### Required action
Exactly as written, print out each entry in the data, with no pictures.

### Record extracts

☆ ☆ ☆ ☆ ☆

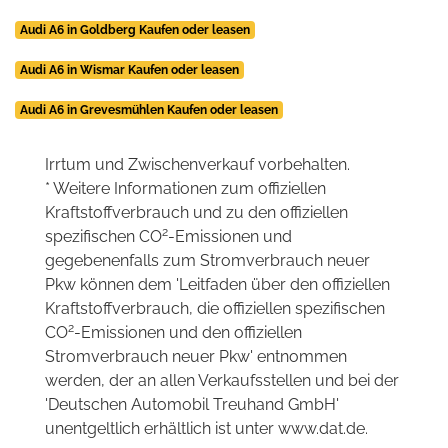
Audi A6 in Goldberg Kaufen oder leasen
Audi A6 in Wismar Kaufen oder leasen
Audi A6 in Grevesmühlen Kaufen oder leasen
Irrtum und Zwischenverkauf vorbehalten.
* Weitere Informationen zum offiziellen
Kraftstoffverbrauch und zu den offiziellen
2
spezifischen CO
-Emissionen und
gegebenenfalls zum Stromverbrauch neuer
Pkw können dem 'Leitfaden über den offiziellen
Kraftstoffverbrauch, die offiziellen spezifischen
2
CO
-Emissionen und den offiziellen
Stromverbrauch neuer Pkw' entnommen
werden, der an allen Verkaufsstellen und bei der
'Deutschen Automobil Treuhand GmbH'
unentgeltlich erhältlich ist unter www.dat.de.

☆ ☆ ☆ ☆ ☆

### Written answer
Audi A6 in Goldberg Kaufen oder leasen
Audi A6 in Wismar Kaufen oder leasen
Audi A6 in Grevesmühlen Kaufen oder leasen
Irrtum und Zwischenverkauf vorbehalten.
* Weitere Informationen zum offiziellen
Kraftstoffverbrauch und zu den offiziellen
2
spezifischen CO
-Emissionen und
gegebenenfalls zum Stromverbrauch neuer
Pkw können dem 'Leitfaden über den offiziellen
Kraftstoffverbrauch, die offiziellen spezifischen
2
CO
-Emissionen und den offiziellen
Stromverbrauch neuer Pkw' entnommen
werden, der an allen Verkaufsstellen und bei der
'Deutschen Automobil Treuhand GmbH'
unentgeltlich erhältlich ist unter www.dat.de.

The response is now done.